In a career spanning decades, Iraqi-born Sadiq has shown her creations worldwide and dressed the stars, but she remains rooted in the traditions of her homeland. The artistic handwriting of Arabic script dominates her embroidered modern designs, with poetry or letters scattered in bright colors.

She uses various calligraphic styles, from the elaborate Diwani to the curving Thuluth, and features on some of her outfits the lines of renowned Arab poets including Mahmoud Darwish and Nizar Qabbani.

“Arabic calligraphy is the most beautiful,” says Sadiq, 72, showing off her love of jewellery with strings of beads around her neck, dangling earrings, and unusual stone rings.

At her home workshop in downtown Amman, Sadiq notes that the earliest writing was born several millennia before Christ in what is now Iraq, arguing that it was a place “without which all the other civilisations would not have existed.”
Sadiq has split her time between Amman and Paris since 1982, having both French and Jordanian nationality as well as Iraqi citizenship.

She has exhibited from Europe to the United States as well as the Middle East, returning home with an
extensive collection of antique silver ornaments, along with thousands of pieces of Arab textiles and costumes.
Her kaftans, traditional robes, feature bright and stunning colors. They reflect
the influence of her grandmother who wore a traditional Iraqi “Hashemite dress” and walked “elegantly like a peacock.”
The folk outfit is made of very thin fabric with wide sleeves and transparent sides, decorated with beautiful floral ornaments, golden or silver, on a black base. It was the favorite of Iraqi women in the 1950s and 60s.
Sadiq traces her interest in fashion to her childhood, when she would visit her grandfather’s textile shop in Baghdad.
She went on to design for celebrities and royals, including Jordan’s Queen Rania and Queen Noor. But whoever the client, her work has been guided by pride in the Arab woman’s femininity.

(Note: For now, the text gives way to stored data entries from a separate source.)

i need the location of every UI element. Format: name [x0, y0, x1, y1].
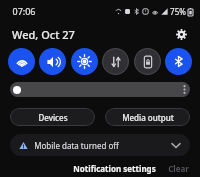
staticText: Wed, Oct 27 — [12, 27, 75, 42]
staticText: Clear — [168, 163, 189, 174]
button[interactable]: Brightness — [10, 82, 190, 97]
button[interactable]: Notification settings — [70, 162, 159, 175]
staticText: Mobile data turned off — [34, 140, 119, 151]
button[interactable]: Wi-Fi — [8, 48, 35, 75]
button[interactable]: Media output — [105, 108, 190, 126]
button[interactable]: Clear — [165, 162, 192, 175]
button[interactable]: Sound — [39, 48, 66, 75]
button[interactable]: Auto brightness — [71, 48, 98, 75]
button[interactable]: Mobile data turned off — [10, 134, 190, 156]
button[interactable]: Devices — [10, 108, 95, 126]
staticText: Devices — [38, 112, 68, 123]
button[interactable]: Settings — [171, 24, 191, 44]
button[interactable]: Auto rotate lock — [134, 48, 161, 75]
staticText: Media output — [122, 112, 174, 123]
button[interactable]: Mobile data — [102, 48, 129, 75]
staticText: Notification settings — [73, 163, 156, 174]
staticText: 75% — [170, 6, 186, 17]
other: Expand — [172, 143, 180, 148]
button[interactable]: Bluetooth — [165, 48, 192, 75]
staticText: 07:06 — [12, 5, 36, 17]
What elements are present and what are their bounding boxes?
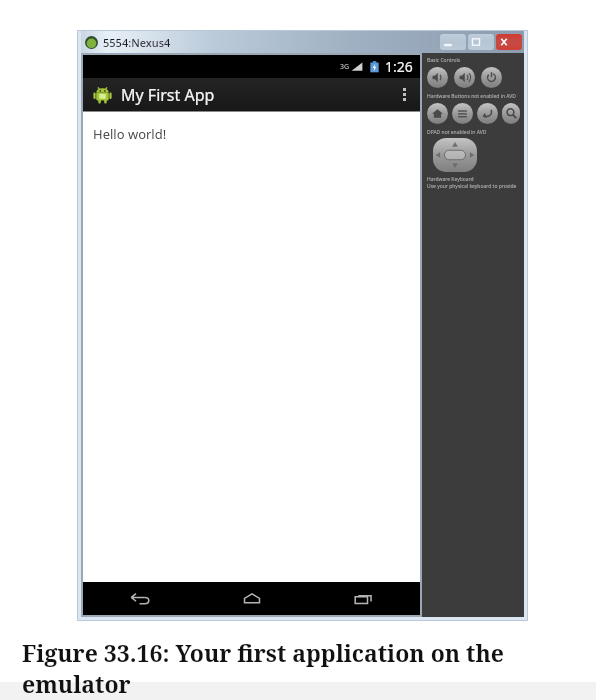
button[interactable]: Close [496, 34, 522, 50]
staticText: Use your physical keyboard to provide in… [427, 183, 520, 190]
button[interactable]: Home [427, 103, 448, 124]
button[interactable]: Back [83, 582, 196, 615]
button[interactable]: Search [502, 103, 520, 124]
button[interactable]: Maximize [468, 34, 494, 50]
button[interactable]: Menu [452, 103, 473, 124]
staticText: Basic Controls [427, 57, 461, 64]
staticText: 5554:Nexus4 [103, 35, 171, 50]
button[interactable]: Power [481, 67, 502, 88]
button[interactable]: Volume down [427, 67, 448, 88]
staticText: Hardware Buttons not enabled in AVD [427, 93, 516, 100]
staticText: Hardware Keyboard [427, 176, 474, 183]
staticText: Figure 33.16: Your first application on … [22, 637, 596, 699]
staticText: 3G [340, 62, 350, 72]
staticText: My First App [121, 84, 215, 106]
button[interactable]: Minimize [440, 34, 466, 50]
button[interactable]: D-pad [433, 138, 477, 172]
staticText: 1:26 [385, 57, 413, 76]
button[interactable]: Volume up [454, 67, 475, 88]
button[interactable]: More options [388, 78, 420, 111]
staticText: DPAD not enabled in AVD [427, 129, 487, 136]
staticText: Hello world! [93, 125, 167, 143]
button[interactable]: Home [196, 582, 308, 615]
button[interactable]: Back [477, 103, 498, 124]
button[interactable]: Recent apps [308, 582, 420, 615]
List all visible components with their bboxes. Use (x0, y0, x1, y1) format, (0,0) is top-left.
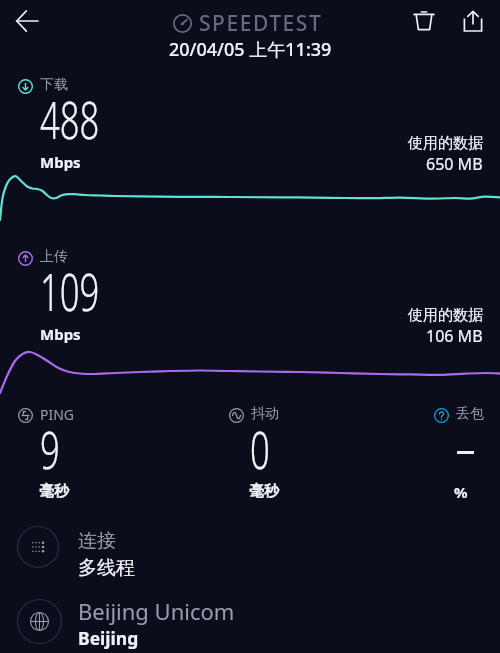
staticText: 0 (250, 414, 270, 483)
button[interactable]: 连接 (0, 513, 500, 585)
staticText: 连接 (78, 529, 116, 553)
staticText: Beijing (78, 626, 139, 650)
staticText: SPEEDTEST (199, 9, 323, 38)
button[interactable]: 抖动 (229, 406, 279, 424)
staticText: 毫秒 (249, 482, 279, 501)
button[interactable]: Back (6, 0, 48, 42)
staticText: 488 (40, 84, 100, 153)
button[interactable]: Share (452, 0, 494, 42)
staticText: 多线程 (78, 556, 135, 580)
staticText: 毫秒 (39, 482, 69, 501)
button[interactable]: 丢包 (434, 406, 484, 424)
button[interactable]: PING (18, 406, 75, 425)
staticText: 106 MB (426, 325, 483, 347)
staticText: 上传 (40, 248, 68, 266)
staticText: 20/04/05 上午11:39 (169, 37, 332, 62)
staticText: 使用的数据 (408, 134, 483, 153)
staticText: 109 (40, 256, 100, 325)
button[interactable]: Beijing Unicom (0, 590, 500, 653)
staticText: Mbps (40, 324, 81, 344)
staticText: 抖动 (251, 405, 279, 423)
staticText: % (454, 482, 468, 502)
staticText: Beijing Unicom (78, 596, 235, 626)
button[interactable]: Delete (403, 0, 445, 42)
staticText: 9 (40, 414, 60, 483)
staticText: PING (40, 405, 75, 424)
staticText: 丢包 (456, 405, 484, 423)
staticText: Mbps (40, 152, 81, 172)
staticText: 使用的数据 (408, 306, 483, 325)
staticText: 650 MB (426, 153, 483, 175)
staticText: 下载 (40, 76, 68, 94)
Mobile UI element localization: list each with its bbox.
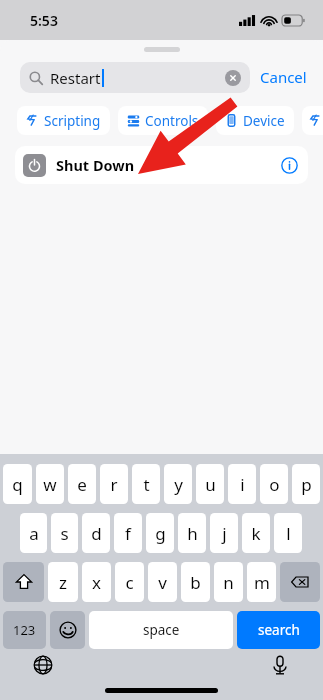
staticText: Shut Down xyxy=(56,155,135,175)
button[interactable]: b xyxy=(181,562,210,602)
staticText: p xyxy=(301,473,312,496)
button[interactable]: Dictation xyxy=(265,650,295,680)
staticText: Scripting xyxy=(44,112,101,130)
button[interactable]: Restart xyxy=(20,62,250,93)
staticText: Controls xyxy=(145,112,199,130)
staticText: y xyxy=(174,473,183,496)
staticText: n xyxy=(223,571,234,594)
staticText: i xyxy=(240,473,245,496)
button[interactable]: e xyxy=(68,464,96,504)
staticText: d xyxy=(91,522,102,545)
staticText: Restart xyxy=(50,68,101,88)
button[interactable]: Clear text xyxy=(225,70,241,86)
staticText: search xyxy=(258,621,300,639)
button[interactable]: r xyxy=(100,464,128,504)
button[interactable]: Scripting xyxy=(17,106,110,135)
button[interactable]: i xyxy=(228,464,256,504)
staticText: Cancel xyxy=(260,67,307,87)
button[interactable]: Controls xyxy=(118,106,208,135)
staticText: u xyxy=(205,473,216,496)
button[interactable]: l xyxy=(274,513,302,553)
button[interactable]: v xyxy=(148,562,177,602)
staticText: k xyxy=(251,522,261,545)
staticText: j xyxy=(222,522,227,545)
staticText: m xyxy=(254,571,270,594)
staticText: f xyxy=(125,522,131,545)
staticText: e xyxy=(77,473,87,496)
staticText: x xyxy=(92,571,101,594)
button[interactable]: search xyxy=(237,611,320,649)
staticText: t xyxy=(143,473,150,496)
staticText: q xyxy=(12,473,23,496)
staticText: c xyxy=(125,571,134,594)
staticText: o xyxy=(269,473,280,496)
button[interactable]: y xyxy=(164,464,192,504)
button[interactable]: Delete xyxy=(280,562,320,602)
button[interactable]: 123 xyxy=(3,611,46,649)
button[interactable]: t xyxy=(132,464,160,504)
staticText: b xyxy=(190,571,201,594)
button[interactable]: h xyxy=(178,513,206,553)
staticText: l xyxy=(286,522,291,545)
staticText: z xyxy=(59,571,67,594)
button[interactable]: Emoji xyxy=(50,611,85,649)
button[interactable]: c xyxy=(115,562,144,602)
button[interactable]: z xyxy=(48,562,78,602)
button[interactable]: space xyxy=(89,611,233,649)
button[interactable]: Change keyboard xyxy=(28,650,58,680)
staticText: 5:53 xyxy=(30,11,58,30)
button[interactable]: n xyxy=(214,562,243,602)
button[interactable]: Info xyxy=(278,154,300,176)
button[interactable]: s xyxy=(51,513,78,553)
staticText: w xyxy=(43,473,57,496)
button[interactable] xyxy=(302,106,323,135)
staticText: h xyxy=(187,522,198,545)
button[interactable]: q xyxy=(3,464,32,504)
button[interactable]: d xyxy=(82,513,110,553)
button[interactable]: Cancel xyxy=(250,61,309,93)
button[interactable]: w xyxy=(36,464,64,504)
button[interactable]: f xyxy=(114,513,142,553)
button[interactable]: j xyxy=(210,513,238,553)
button[interactable]: m xyxy=(247,562,276,602)
button[interactable]: u xyxy=(196,464,224,504)
staticText: Device xyxy=(243,112,285,130)
staticText: v xyxy=(158,571,167,594)
button[interactable]: Device xyxy=(216,106,294,135)
staticText: r xyxy=(110,473,118,496)
button[interactable]: Shut Down xyxy=(15,146,308,184)
staticText: a xyxy=(29,522,39,545)
button[interactable]: k xyxy=(242,513,270,553)
staticText: 123 xyxy=(13,621,36,639)
button[interactable]: a xyxy=(20,513,47,553)
staticText: s xyxy=(60,522,69,545)
staticText: g xyxy=(155,522,166,545)
button[interactable]: Shift xyxy=(3,562,44,602)
staticText: space xyxy=(143,621,180,639)
button[interactable]: x xyxy=(82,562,111,602)
button[interactable]: o xyxy=(260,464,288,504)
button[interactable]: g xyxy=(146,513,174,553)
button[interactable]: p xyxy=(292,464,320,504)
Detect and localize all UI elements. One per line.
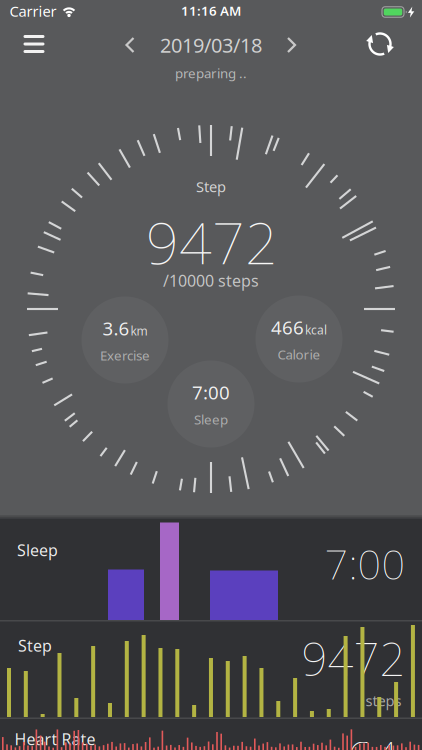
staticText: 7:00 [192,380,230,405]
staticText: Calorie [278,346,320,363]
staticText: Exercise [100,346,150,364]
staticText: kcal [305,322,327,338]
button[interactable]: 466 [256,296,342,382]
button[interactable]: 3.6 [82,296,168,384]
staticText: 64 [346,727,398,750]
staticText: steps [366,691,402,710]
button[interactable] [12,22,56,66]
staticText: Step [18,635,52,656]
staticText: 2019/03/18 [160,32,262,58]
staticText: Carrier [10,1,56,21]
staticText: 7:00 [324,536,406,591]
staticText: km [130,323,148,339]
staticText: Sleep [194,410,228,428]
staticText: Heart Rate [14,728,96,750]
staticText: /10000 steps [163,270,259,291]
button[interactable]: Sleep [0,518,422,621]
button[interactable]: Heart Rate [0,719,422,750]
button[interactable] [120,30,140,60]
button[interactable]: 7:00 [168,360,254,448]
staticText: preparing .. [175,64,247,82]
staticText: 11:16 AM [181,2,241,19]
staticText: 9472 [302,628,406,689]
staticText: Step [196,177,226,196]
staticText: 9472 [146,204,278,280]
button[interactable] [358,22,402,66]
staticText: 466 [271,315,304,340]
button[interactable]: Step [0,621,422,718]
staticText: 3.6 [102,316,130,341]
staticText: Sleep [17,539,58,561]
button[interactable] [281,30,302,60]
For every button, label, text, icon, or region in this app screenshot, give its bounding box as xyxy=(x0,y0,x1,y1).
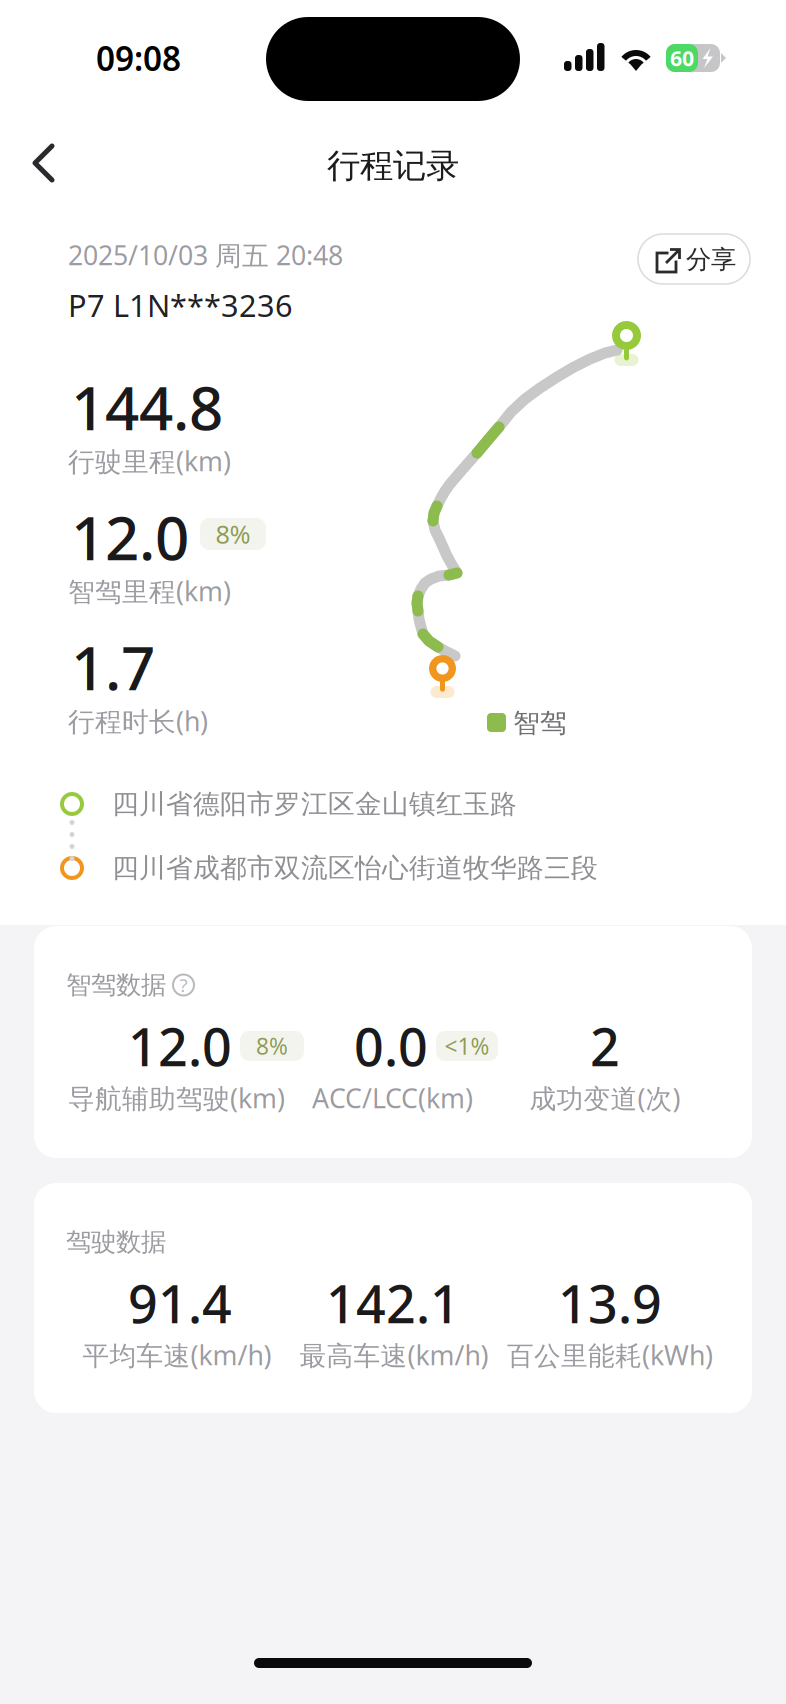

Unlike more revealing Western fashion, her designs envelope the woman’s body, “but it shows high femininity,” says Sadiq, who is also the author of a book, “Arab Costumes and Jewelry, a Legacy without Borders.”
She argues that Western clothes are not the best fit for the bodies of Arab women but have spread to the region anyway. “Unfortunately this is the result of globalisation,” she says.
“What matters to me, in all my work, is that the
woman remains female and that a man is attracted to her as a female,” she adds. “Which means when a
woman passes in front of him, he must notice and see how beautiful she is.”